A class action lawsuit was filed on May 3rd against Ripple Labs Inc.—a fintech startup that controls the third-largest cryptocurrency in the world—and its CEO Brad Garlinghouse, alleging that Ripple sold unregistered, non-exempt securities in violation of federal and California state securities laws.
In their complaint, Plaintiffs characterized the sale of XRP (Ripple’s native token) as “a scheme by Defendants to raise hundreds of millions of dollars through the unregistered sale of XRP” and “what is essentially a never-ending initial coin offering (ICO).” In addition to attorney fees, costs of the suit, and punitive damages, the plaintiffs also request a declaration from the court that the sale of XRP is an unregistered securities sale and to enjoin defendants from further violating securities laws.

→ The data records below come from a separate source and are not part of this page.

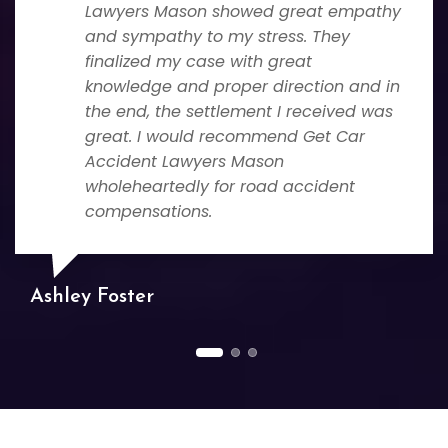
Lawyers Mason showed great empathy
and sympathy to my stress. They
finalized my case with great
knowledge and proper direction and in
the end, the settlement I received was
great. I would recommend Get Car
Accident Lawyers Mason
wholeheartedly for road accident
compensations.
Ashley Foster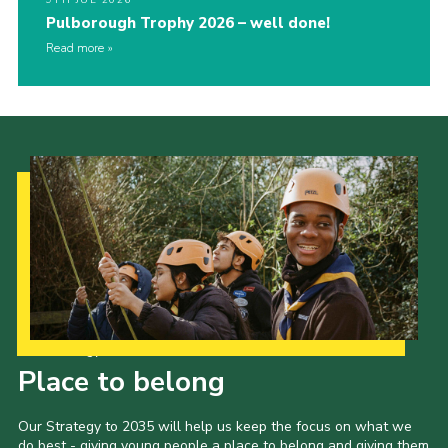
9TH JUL 2026
Pulborough Trophy 2026 – well done!
Read more
Our Strategy to 2035
Place to belong
Our Strategy to 2035 will help us keep the focus on what we
do best - giving young people a place to belong and giving them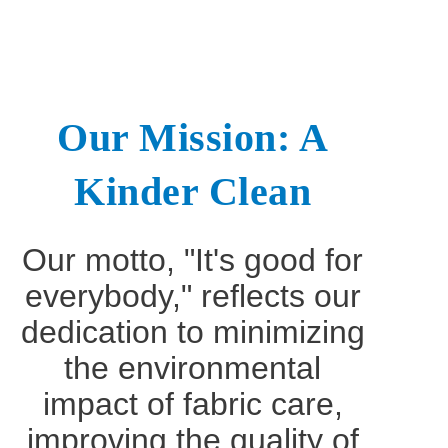
Our Mission: A
Kinder Clean
Our motto, "It's good for
everybody," reflects our
dedication to minimizing
the environmental
impact of fabric care,
improving the quality of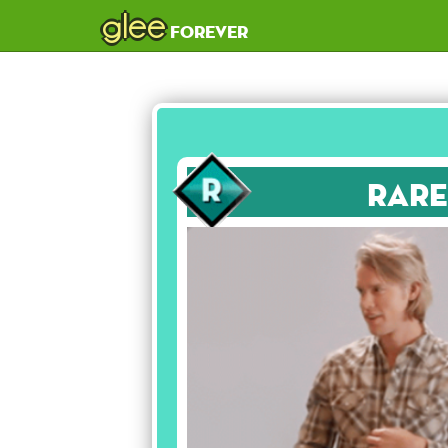
glee
forever
Rare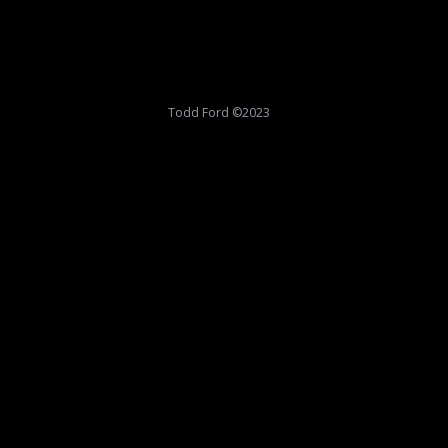
Todd Ford ©2023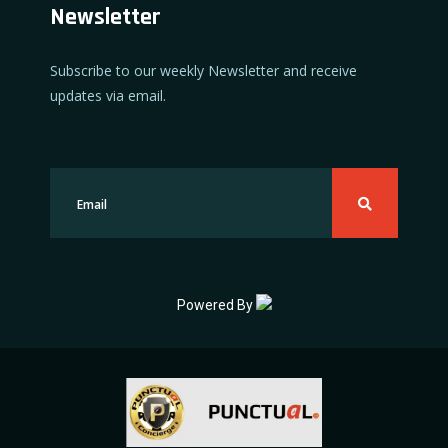
Newsletter
Subscribe to our weekly Newsletter and receive
updates via email.
Powered By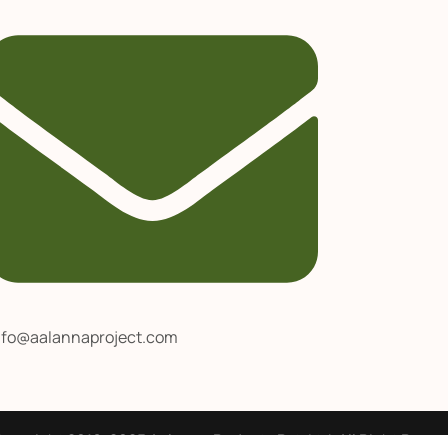
nfo@aalannaproject.com
opyright 2016-2025 Aalanna Projects Pvt. Ltd. All Right Reser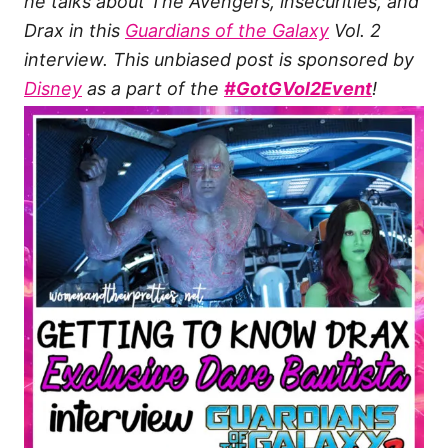
he talks about The Avengers, insecurities, and
Drax in this
Guardians of the Galaxy
Vol. 2
interview.
This unbiased post is sponsored by
Disney
as a part of the
#GotGVol2Event
!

Plaintiffs alleged facts that correspond to the elements of the Howey test for determining whether an instrument qualifies as an “investment contract,” and thus, as security, under the federal securities laws. Specifically, the complaint states that XRP purchasers (1) made an investment of money, (2) in a common enterprise, (3) with a reasonable expectation of profits (4) derived predominantly from the essential managerial or entrepreneurial efforts of others.
This lawsuit comes in the wake of heightened SEC scrutiny of cryptoasset token issuances. As we’ve noted, SEC Chairman Jay Clayton has said in recent months that he has not seen a single token issued through an ICO that is not a security.
Ripple’s prominent position within the blockchain ecosystem, the relationship between XRP tokens and Ripple’s enterprise software, and the manner in which their tokens are distributed could form the basis for tremendously impactful judicial precedent with respect to ICOs.
We will continue to monitor developments in this area.